He doesn't have any history of abuse sexual or otherwise. He had decent sexual experiences but was never big into sex. He was a little intimidated by my past sexual experiences in the beginning of our relationship but that was a very long time ago. I rarely speak of past sexual experiences and only do so when encouraged. When we first met he did seem to have an aversion to giving oral sex which didn't sit well with me. I had past boyfriends who liked giving it and did so with a lot of emotion. It was a pretty big disappointment that he didn't like doing it and it almost was a deal breaker in the beginning of our relationship. Now when he does give me oral I get very worried and don't let him do it for too long because I know it's not really his thing. I think that aspect really put a "damper" on the whole sex thing and I never really saw him as a sexual being. That and the fact he was a bit too enmeshed with his parents made him seem very sweet but not very sexual. 

But I have moved passed this and value all the other wonderful gifts he has to offer, which in the long run, are more important to me.


----------



## SomedayDig (Jul 17, 2012)

Sounds like you guys could use one of those sexual retreats where you really get in touch with each other and your sexuality. You worry about him performing oral due to his aversion, yet you CRAVE it as it was almost a deal breaker. That's kind of a big deal. I know it's easy to stuff this junk down and be "okay" with it.

But are you really okay with it?

Yes, his other gifts are the most satisfying to you, as you say - and that is awesome. However, it is sometimes those deep inner feelings...things that we just don't want to talk about because, well...they can be pretty f'ng uncomfortable to discuss! THOSE are the things that really need to be on the table and out in the open. Those are the things that make our love even that much better when we can openly talk about them.

But that's just me. I sometimes enjoy a little time away in a land of unicorns and rainbows. It's the Pisces in me


----------



## FalconKing (Aug 8, 2012)

Enchanted, I've told you before how I appreciate how open and honest you are. First off, I want to say that although i'm not a woman nor have I experienced sexual abuse, I understand your issues. There are many young women who lack positive male role models and when they thought they had found that, their trust was betrayed. Even despite these horrible experiences, you seem to be a very loving and confident person. 

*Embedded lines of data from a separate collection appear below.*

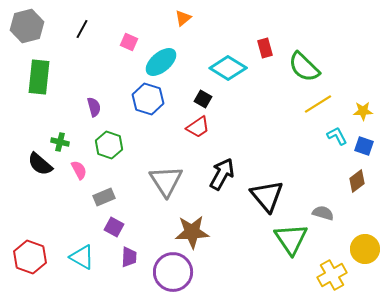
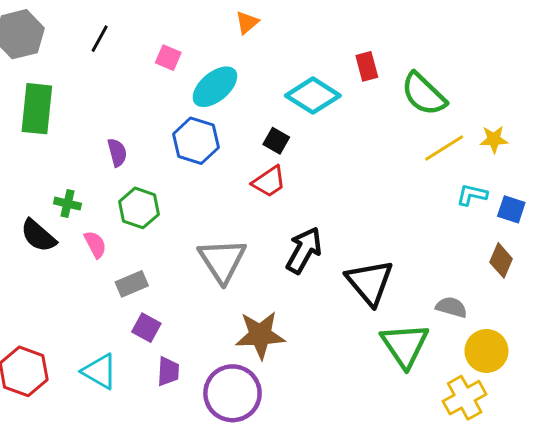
yellow star: (363, 111) -> (494, 139), moved
cyan L-shape: (337, 136) -> (472, 195), turned -50
brown diamond: (357, 181) -> (501, 260), turned -30
yellow circle: (365, 249) -> (486, 351), moved

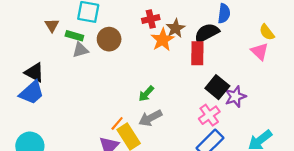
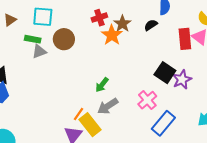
brown triangle: (52, 25) -> (10, 20), moved, turned 32
black semicircle: (207, 33) -> (151, 25), size x0.6
red rectangle: (197, 53) -> (185, 39), moved
pink cross: (209, 115) -> (147, 100), moved

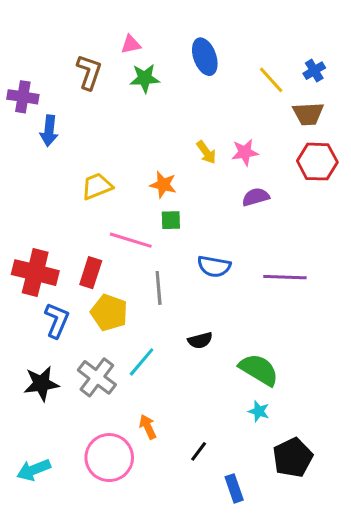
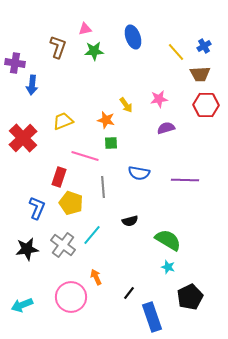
yellow arrow: (206, 152) -> (126, 105), moved
red cross: (35, 273) -> (23, 138), moved, turned 32
blue rectangle: (234, 488) -> (152, 317), size x1.6

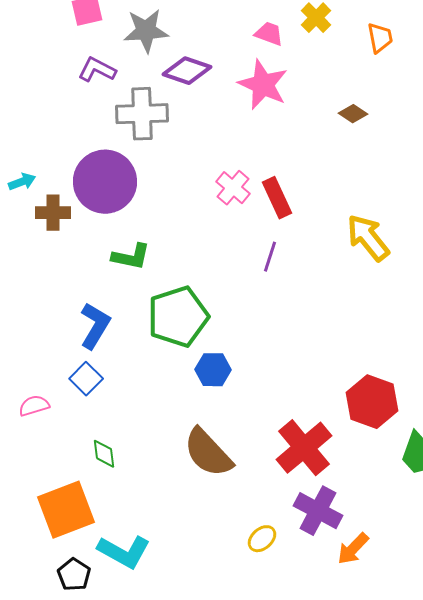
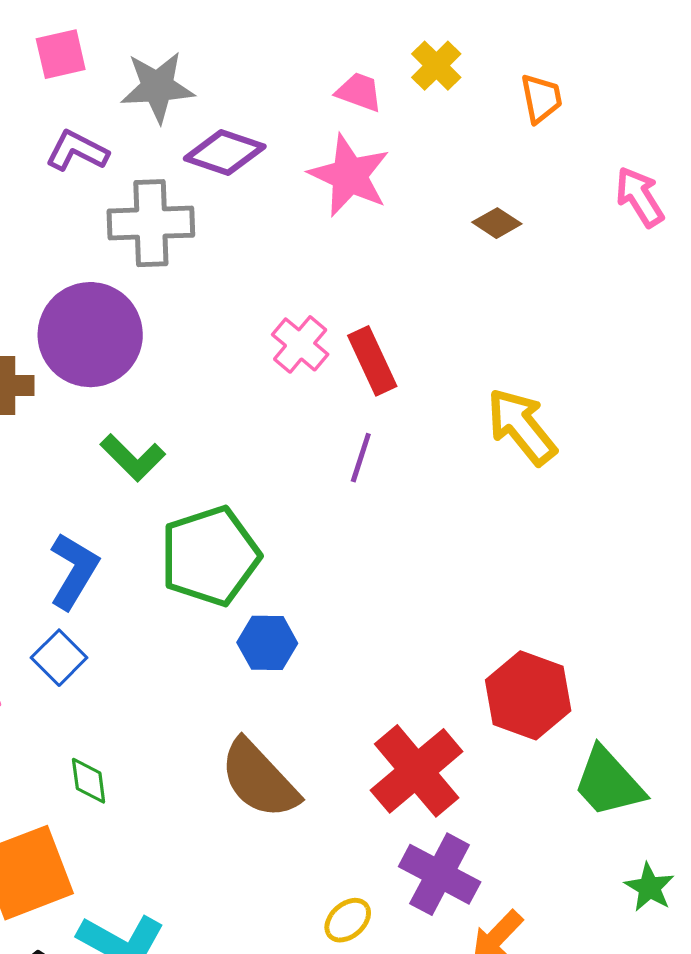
green L-shape: (131, 257) -> (133, 458), turned 33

I think there is a few things going on. I think maybe what attracted you to your husband is his loving qualities. He is a caretaker. I think though (like my father), caretaker men sometimes have a hard time setting themselves free. Because they often have to think for other people. And can sometimes be a bit prudish. I think you would like your husband to want you on a primal level. No thinking involved. No wondering about if this is "gross or not?" Just having you ravage each other. I think your fantasies are about you feeling liberated and pleasured. You don't want to be in control. You want to be overpowered and have a man/men physically submit you to their will in a sexual way.

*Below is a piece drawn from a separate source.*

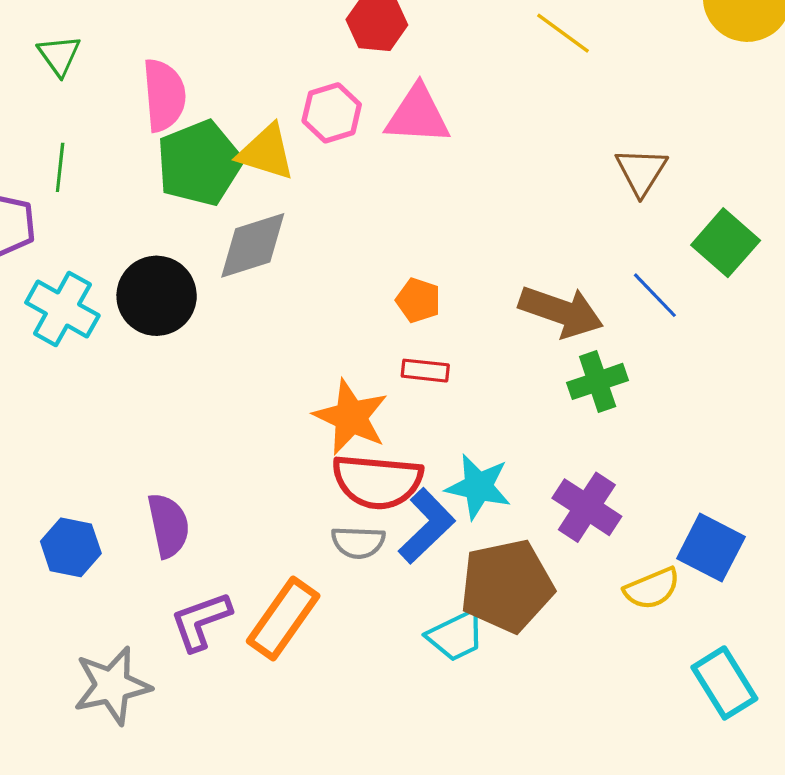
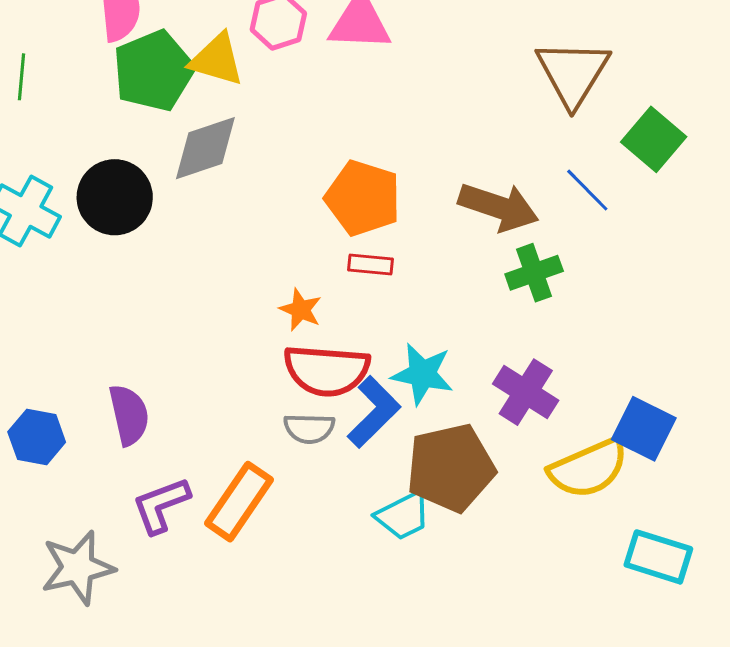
brown triangle: (641, 172) -> (573, 73), size x1.5
orange pentagon: (418, 300) -> (363, 198), size x1.8
orange star: (351, 417) -> (301, 310), size x0.6
yellow semicircle: (652, 589) -> (588, 468), size x1.5
cyan rectangle: (724, 683) -> (658, 557), turned -40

I know many women that have gone through what you have. But I don't know many who are as self aware.


----------



## Enchanted (Jan 2, 2013)

SomedayDig said:


> Sounds like you guys could use one of those sexual retreats where you really get in touch with each other and your sexuality. You worry about him performing oral due to his aversion, yet you CRAVE it as it was almost a deal breaker. That's kind of a big deal. I know it's easy to stuff this junk down and be "okay" with it.
> 
> But are you really okay with it?
> 
> ...


I am OK that we aren't exactly sexually compatible. Having sex with him has always been a bit forced instead of passion driven. The affection comes easy. I'm extremely affectionate with him and like to lay in his arms. I enjoy having his body close to mine.


----------



## Enchanted (Jan 2, 2013)

FalconKing said:


> Enchanted, I've told you before how I appreciate how open and honest you are. First off, I want to say that although i'm not a woman nor have I experienced sexual abuse, I understand your issues. There are many young women who lack positive male role models and when they thought they had found that, their trust was betrayed. Even despite these horrible experiences, you seem to be a very loving and confident person.
> 
> I think there is a few things going on. I think maybe what attracted you to your husband is his loving qualities. He is a caretaker. I think though (like my father), caretaker men sometimes have a hard time setting themselves free. Because they often have to think for other people. And can sometimes be a bit prudish. I think you would like your husband to want you on a primal level. No thinking involved. No wondering about if this is "gross or not?" Just having you ravage each other. I think your fantasies are about you feeling liberated and pleasured. You don't want to be in control. You want to be overpowered and have a man/men physically submit you to their will in a sexual way.
> 
> I know many women that have gone through what you have. But I don't know many who are as self aware.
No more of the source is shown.